Apparently, the username is case-sensitive, which is why we recommend using a lowercase one.

Also you will need to add a commit message hook to your repo, this will generate Change-Id: tags in commit messages which is required for proper gerrit functioning:

scp -p -P 29418 username@reviews.mahara.org:hooks/commit-msg .git/hooks/

Submitting commits for review

In order to push your changes for review, just push into the project's magical refs/for/remote_branchname ref. If you are pushing to the remote master branch and your current local branch is bug123456, your command will be:

git push gerrit HEAD:refs/for/master

Once you pushed, your change will be available for review on the Mahara code review system. The single change will be created on review system for each commit you pushed. If you push several commits, gerrit will add dependencies between changes based on the git parent ref.

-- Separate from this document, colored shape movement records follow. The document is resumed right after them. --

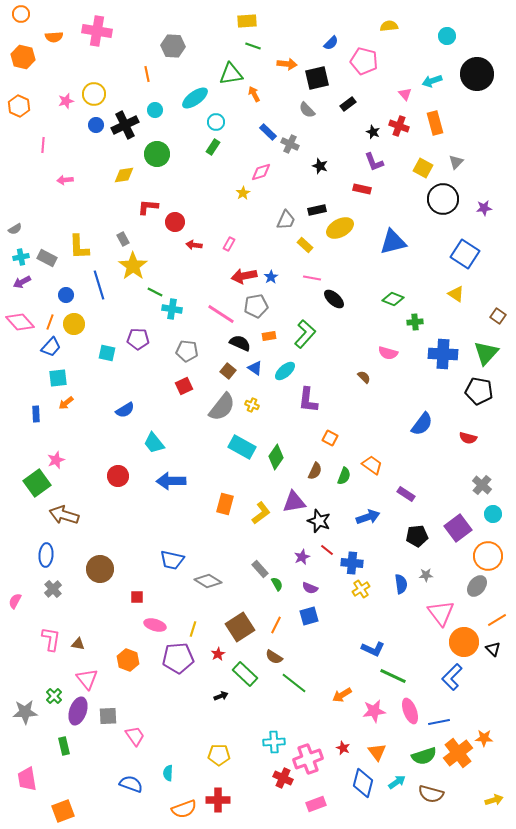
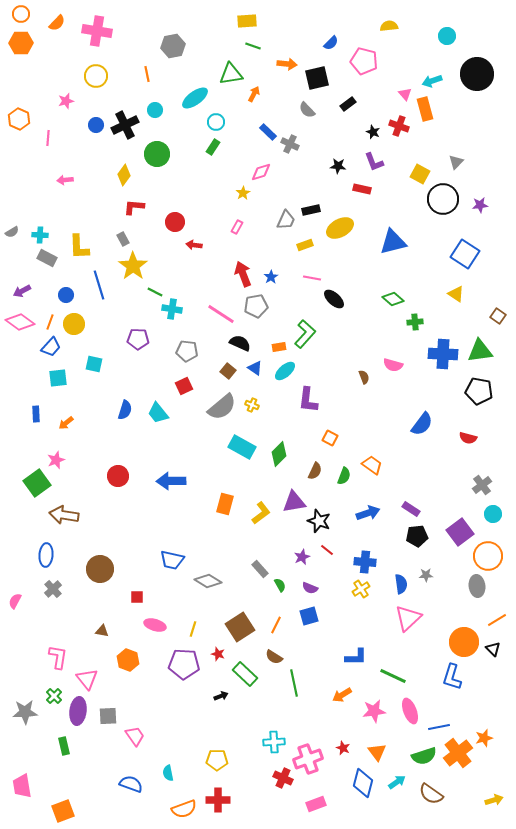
orange semicircle at (54, 37): moved 3 px right, 14 px up; rotated 42 degrees counterclockwise
gray hexagon at (173, 46): rotated 15 degrees counterclockwise
orange hexagon at (23, 57): moved 2 px left, 14 px up; rotated 15 degrees counterclockwise
yellow circle at (94, 94): moved 2 px right, 18 px up
orange arrow at (254, 94): rotated 56 degrees clockwise
orange hexagon at (19, 106): moved 13 px down
orange rectangle at (435, 123): moved 10 px left, 14 px up
pink line at (43, 145): moved 5 px right, 7 px up
black star at (320, 166): moved 18 px right; rotated 14 degrees counterclockwise
yellow square at (423, 168): moved 3 px left, 6 px down
yellow diamond at (124, 175): rotated 45 degrees counterclockwise
red L-shape at (148, 207): moved 14 px left
purple star at (484, 208): moved 4 px left, 3 px up
black rectangle at (317, 210): moved 6 px left
gray semicircle at (15, 229): moved 3 px left, 3 px down
pink rectangle at (229, 244): moved 8 px right, 17 px up
yellow rectangle at (305, 245): rotated 63 degrees counterclockwise
cyan cross at (21, 257): moved 19 px right, 22 px up; rotated 14 degrees clockwise
red arrow at (244, 276): moved 1 px left, 2 px up; rotated 80 degrees clockwise
purple arrow at (22, 282): moved 9 px down
green diamond at (393, 299): rotated 20 degrees clockwise
pink diamond at (20, 322): rotated 12 degrees counterclockwise
orange rectangle at (269, 336): moved 10 px right, 11 px down
cyan square at (107, 353): moved 13 px left, 11 px down
pink semicircle at (388, 353): moved 5 px right, 12 px down
green triangle at (486, 353): moved 6 px left, 2 px up; rotated 40 degrees clockwise
brown semicircle at (364, 377): rotated 24 degrees clockwise
orange arrow at (66, 403): moved 20 px down
gray semicircle at (222, 407): rotated 12 degrees clockwise
blue semicircle at (125, 410): rotated 42 degrees counterclockwise
cyan trapezoid at (154, 443): moved 4 px right, 30 px up
green diamond at (276, 457): moved 3 px right, 3 px up; rotated 10 degrees clockwise
gray cross at (482, 485): rotated 12 degrees clockwise
purple rectangle at (406, 494): moved 5 px right, 15 px down
brown arrow at (64, 515): rotated 8 degrees counterclockwise
blue arrow at (368, 517): moved 4 px up
purple square at (458, 528): moved 2 px right, 4 px down
blue cross at (352, 563): moved 13 px right, 1 px up
green semicircle at (277, 584): moved 3 px right, 1 px down
gray ellipse at (477, 586): rotated 45 degrees counterclockwise
pink triangle at (441, 613): moved 33 px left, 5 px down; rotated 24 degrees clockwise
pink L-shape at (51, 639): moved 7 px right, 18 px down
brown triangle at (78, 644): moved 24 px right, 13 px up
blue L-shape at (373, 649): moved 17 px left, 8 px down; rotated 25 degrees counterclockwise
red star at (218, 654): rotated 24 degrees counterclockwise
purple pentagon at (178, 658): moved 6 px right, 6 px down; rotated 8 degrees clockwise
blue L-shape at (452, 677): rotated 28 degrees counterclockwise
green line at (294, 683): rotated 40 degrees clockwise
purple ellipse at (78, 711): rotated 12 degrees counterclockwise
blue line at (439, 722): moved 5 px down
orange star at (484, 738): rotated 18 degrees counterclockwise
yellow pentagon at (219, 755): moved 2 px left, 5 px down
cyan semicircle at (168, 773): rotated 14 degrees counterclockwise
pink trapezoid at (27, 779): moved 5 px left, 7 px down
brown semicircle at (431, 794): rotated 20 degrees clockwise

You may also push a single commit, simply use its hash:

git push gerrit 38f4f96df:refs/for/master

If you like, you may specify the topic tag that will be shown in your change details on review system. This tag may be associated with a group of changes if you use it for several commits. To do that, simply append it to the destination ref, e.g.

git push gerrit HEAD:refs/for/master/topic_for_this_change

Making changes in existing commits

The --amend flag on git commit will allow you to attach changes to a previous commit. This also works with the -s flag, if you forgot to sign-off originally.

Another option is commit squashing, below.

When your commit has been reviewed, you may require to make some changes before it will be accepted. The changes you will be doing should be squashed into the same commit you originally pushed for review. You must ensure that the Change-Id:  line is preserved the same as in the original commit. This will make Gerrit matching this commit to the original one and appending your changes as a new patchset. The simplest workflow would be:

  1. Make the required changes
  2. Commit the changes
    • The commit message does not matter as it will be removed when the commit is squashed, so random text here is fine.
  3. Use interactive rebasing to squash the latest commit into the previous commit.
    • An example command for this would be: git rebase -i HEAD~2
    • Find the latest commit in the list (it should be the bottom-most commit) and replace the short hash with 'f'. This is short for 'fixup', which will squash the commit into the one before it, and discard the commit message. (This is what we want.)

Now you may push the amended commit to review system:

git push gerrit HEAD:refs/for/master

In Gerrit interface it will appear under the same change as a separate patchset ready for another review.